Look through the records below and collect all lines that hold the string "עבודות".

Extracted page text data:
*** Begin section ***

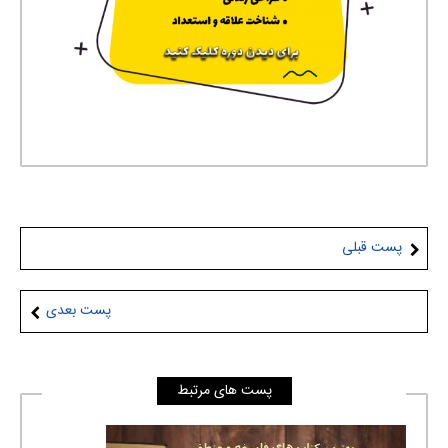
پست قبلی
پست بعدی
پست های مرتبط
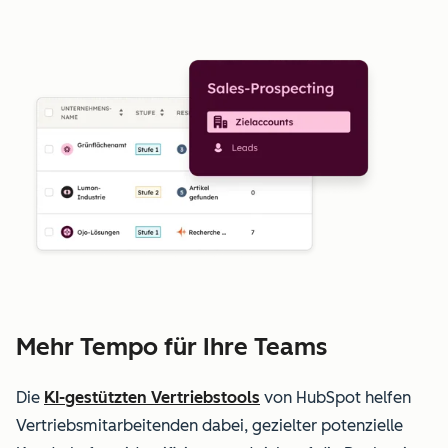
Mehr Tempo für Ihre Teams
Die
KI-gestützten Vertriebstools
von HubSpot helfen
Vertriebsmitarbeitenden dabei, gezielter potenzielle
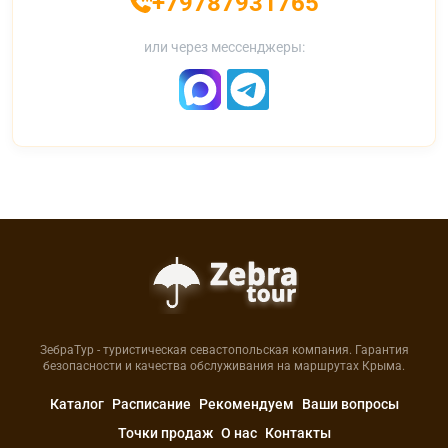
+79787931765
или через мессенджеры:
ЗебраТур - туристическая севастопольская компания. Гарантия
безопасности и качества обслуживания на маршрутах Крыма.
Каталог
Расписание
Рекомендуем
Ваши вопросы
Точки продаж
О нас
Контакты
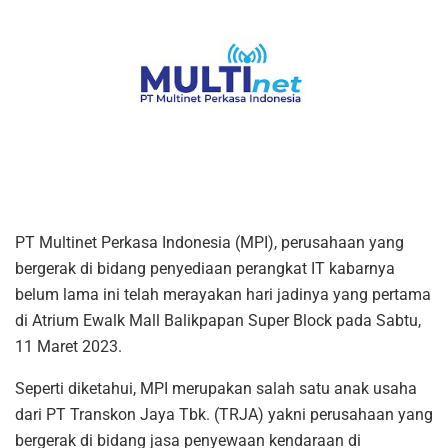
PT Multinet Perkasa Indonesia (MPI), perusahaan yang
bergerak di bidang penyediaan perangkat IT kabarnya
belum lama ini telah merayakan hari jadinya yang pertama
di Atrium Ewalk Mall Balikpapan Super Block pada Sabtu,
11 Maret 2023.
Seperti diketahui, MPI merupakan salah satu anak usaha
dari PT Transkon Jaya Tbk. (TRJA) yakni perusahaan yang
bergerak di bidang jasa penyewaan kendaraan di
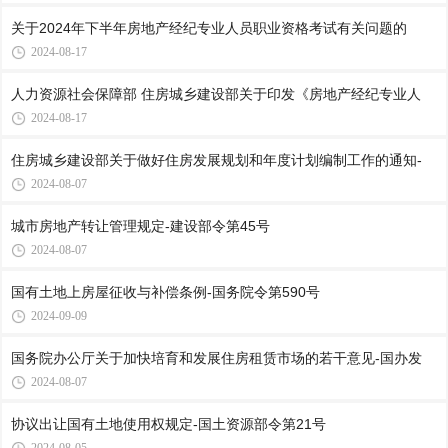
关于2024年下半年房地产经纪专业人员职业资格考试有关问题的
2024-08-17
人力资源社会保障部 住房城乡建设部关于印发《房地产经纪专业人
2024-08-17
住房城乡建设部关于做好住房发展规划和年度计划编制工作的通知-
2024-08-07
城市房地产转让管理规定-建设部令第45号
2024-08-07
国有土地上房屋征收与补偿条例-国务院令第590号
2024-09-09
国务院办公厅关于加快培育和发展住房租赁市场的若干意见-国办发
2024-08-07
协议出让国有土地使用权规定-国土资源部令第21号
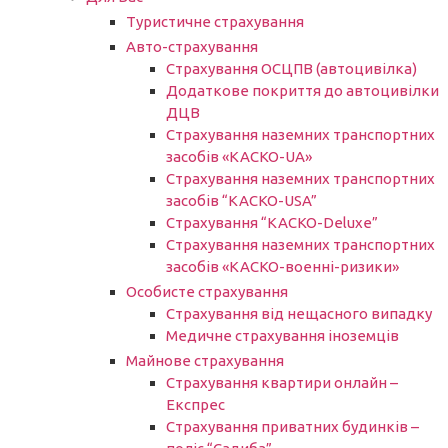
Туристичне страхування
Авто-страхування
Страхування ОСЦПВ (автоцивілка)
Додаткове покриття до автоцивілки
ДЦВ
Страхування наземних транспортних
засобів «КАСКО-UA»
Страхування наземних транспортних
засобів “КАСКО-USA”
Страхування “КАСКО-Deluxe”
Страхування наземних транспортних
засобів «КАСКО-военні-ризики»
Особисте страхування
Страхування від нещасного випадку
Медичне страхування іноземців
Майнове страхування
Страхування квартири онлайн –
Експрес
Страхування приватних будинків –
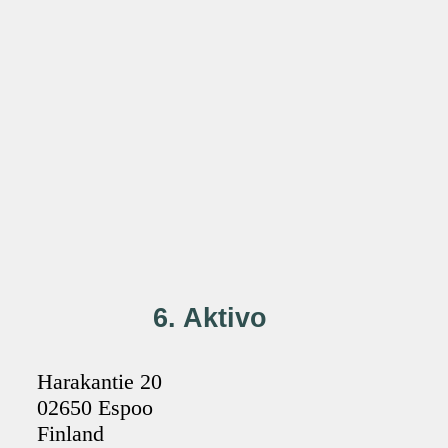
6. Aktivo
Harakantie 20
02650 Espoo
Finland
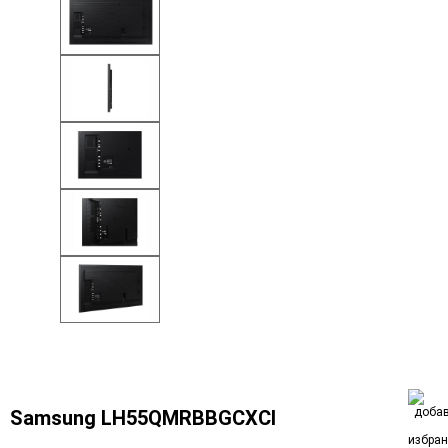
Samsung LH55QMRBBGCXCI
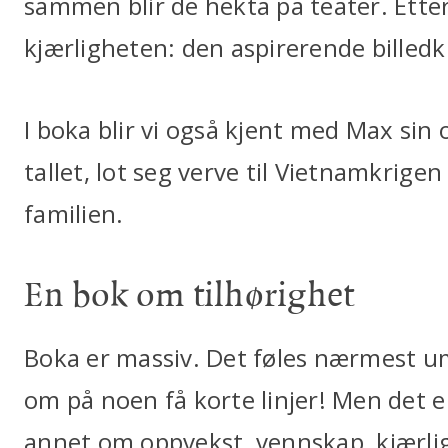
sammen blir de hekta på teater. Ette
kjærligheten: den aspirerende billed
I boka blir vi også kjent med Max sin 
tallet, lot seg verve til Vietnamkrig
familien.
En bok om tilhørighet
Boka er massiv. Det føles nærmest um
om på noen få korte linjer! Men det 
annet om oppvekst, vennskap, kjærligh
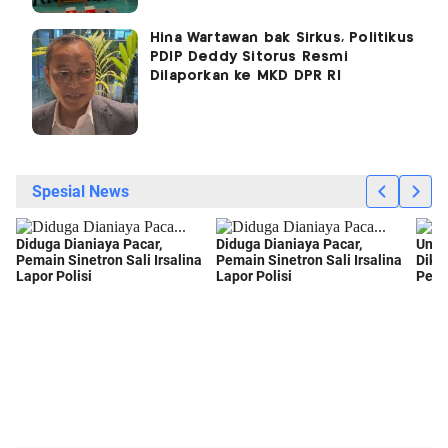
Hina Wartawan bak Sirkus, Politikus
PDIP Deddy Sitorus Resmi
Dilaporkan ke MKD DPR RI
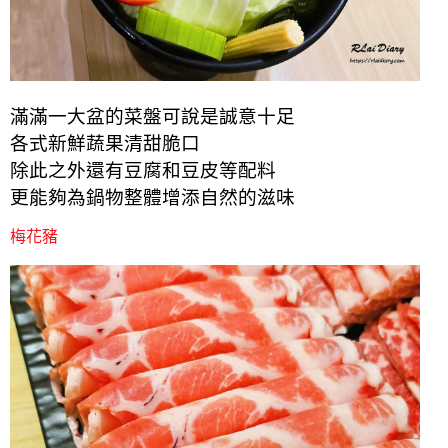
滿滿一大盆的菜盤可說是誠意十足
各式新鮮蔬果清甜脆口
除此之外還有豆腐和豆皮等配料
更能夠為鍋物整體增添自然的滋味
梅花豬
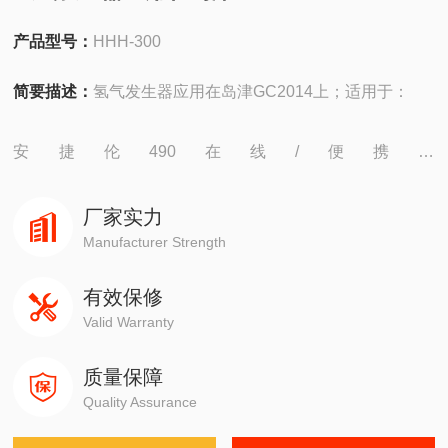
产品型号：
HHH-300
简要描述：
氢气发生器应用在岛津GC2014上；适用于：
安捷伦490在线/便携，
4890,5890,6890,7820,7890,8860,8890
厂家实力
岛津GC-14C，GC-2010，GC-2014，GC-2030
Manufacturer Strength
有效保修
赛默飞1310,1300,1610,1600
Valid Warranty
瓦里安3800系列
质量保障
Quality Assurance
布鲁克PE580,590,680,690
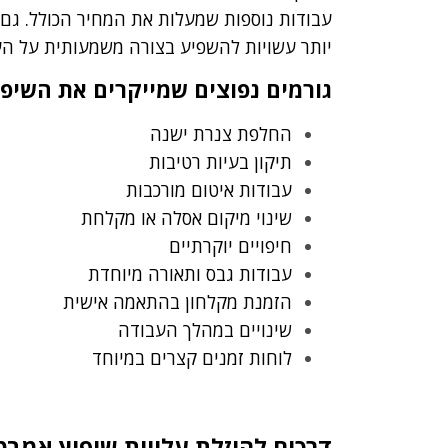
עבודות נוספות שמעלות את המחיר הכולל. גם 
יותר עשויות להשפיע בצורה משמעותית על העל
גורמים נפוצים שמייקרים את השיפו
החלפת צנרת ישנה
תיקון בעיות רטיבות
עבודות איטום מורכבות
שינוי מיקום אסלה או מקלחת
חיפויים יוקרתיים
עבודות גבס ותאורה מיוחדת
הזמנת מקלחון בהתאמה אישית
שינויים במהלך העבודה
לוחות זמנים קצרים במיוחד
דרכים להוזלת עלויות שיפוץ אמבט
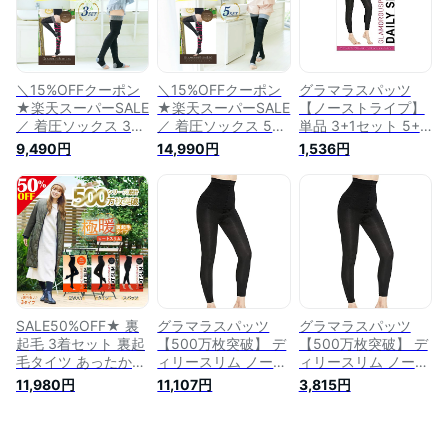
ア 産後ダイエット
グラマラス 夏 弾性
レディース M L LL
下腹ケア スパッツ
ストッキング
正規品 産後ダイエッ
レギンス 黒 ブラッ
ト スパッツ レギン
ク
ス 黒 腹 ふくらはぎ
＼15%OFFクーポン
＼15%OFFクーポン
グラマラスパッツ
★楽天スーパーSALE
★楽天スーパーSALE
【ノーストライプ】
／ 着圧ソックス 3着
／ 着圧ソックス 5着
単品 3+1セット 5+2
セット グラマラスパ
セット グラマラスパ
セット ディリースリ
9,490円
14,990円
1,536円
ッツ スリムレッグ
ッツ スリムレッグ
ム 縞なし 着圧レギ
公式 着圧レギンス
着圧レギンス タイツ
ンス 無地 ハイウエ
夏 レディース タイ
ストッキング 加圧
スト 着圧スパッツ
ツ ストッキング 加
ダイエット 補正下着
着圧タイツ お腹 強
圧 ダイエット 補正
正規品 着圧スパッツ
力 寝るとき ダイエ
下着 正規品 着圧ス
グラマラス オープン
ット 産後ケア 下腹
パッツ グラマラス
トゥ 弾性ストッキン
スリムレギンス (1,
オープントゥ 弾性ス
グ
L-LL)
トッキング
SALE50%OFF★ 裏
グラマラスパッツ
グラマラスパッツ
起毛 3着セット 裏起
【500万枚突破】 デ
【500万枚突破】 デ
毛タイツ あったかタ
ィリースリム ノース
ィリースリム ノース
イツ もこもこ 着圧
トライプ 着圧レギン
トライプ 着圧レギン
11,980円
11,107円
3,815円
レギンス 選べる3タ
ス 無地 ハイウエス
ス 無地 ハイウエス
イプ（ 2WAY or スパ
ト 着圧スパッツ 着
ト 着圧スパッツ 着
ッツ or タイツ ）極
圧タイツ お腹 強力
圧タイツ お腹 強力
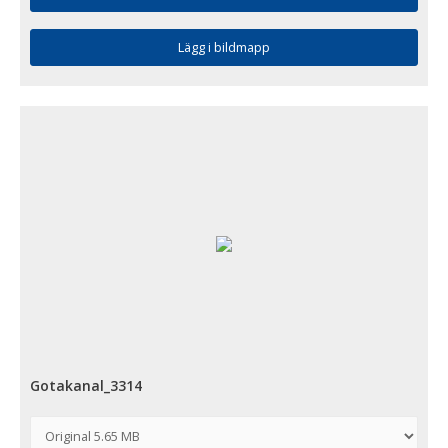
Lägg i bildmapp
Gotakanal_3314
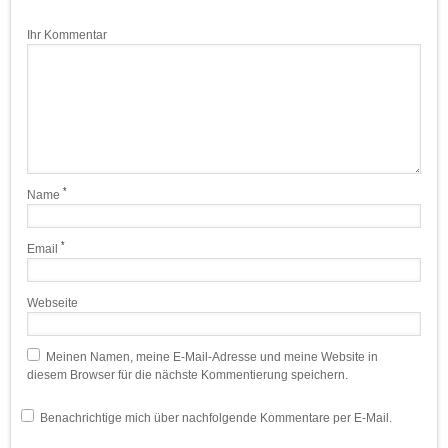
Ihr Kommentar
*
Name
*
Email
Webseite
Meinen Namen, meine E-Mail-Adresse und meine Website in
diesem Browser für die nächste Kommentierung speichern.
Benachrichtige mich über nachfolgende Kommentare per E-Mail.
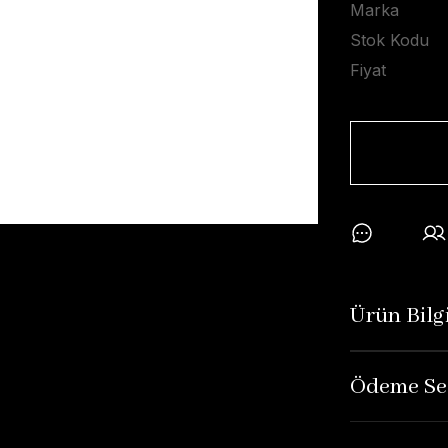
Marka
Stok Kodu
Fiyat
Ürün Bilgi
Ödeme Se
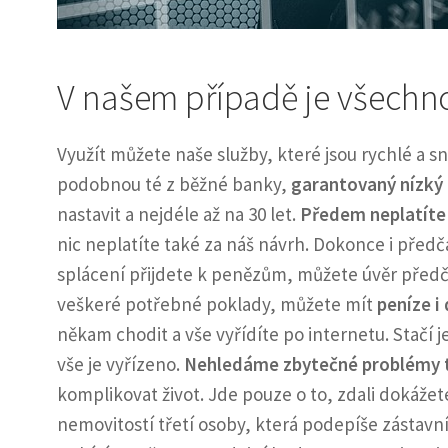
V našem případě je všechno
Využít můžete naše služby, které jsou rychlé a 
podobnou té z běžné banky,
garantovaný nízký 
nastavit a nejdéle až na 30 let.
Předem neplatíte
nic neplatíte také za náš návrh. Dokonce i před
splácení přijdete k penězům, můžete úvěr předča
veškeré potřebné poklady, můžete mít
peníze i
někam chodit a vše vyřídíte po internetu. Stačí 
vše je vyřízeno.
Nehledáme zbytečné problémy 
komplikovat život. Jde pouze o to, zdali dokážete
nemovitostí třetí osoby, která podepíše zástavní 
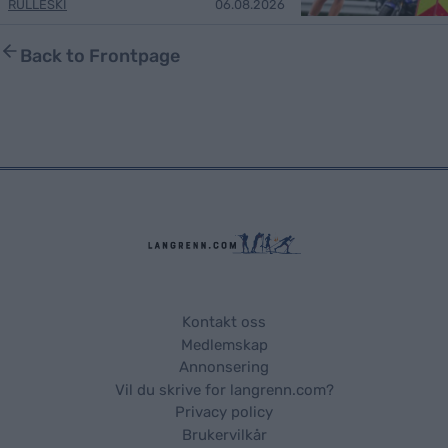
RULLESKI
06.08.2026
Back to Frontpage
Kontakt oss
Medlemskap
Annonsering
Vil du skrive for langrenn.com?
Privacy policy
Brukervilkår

*** End section ***

_Response area_
עבודות נוספות שמעלות את המחיר הכולל. גם 
עבודות איטום מורכבות
עבודות גבס ותאורה מיוחדת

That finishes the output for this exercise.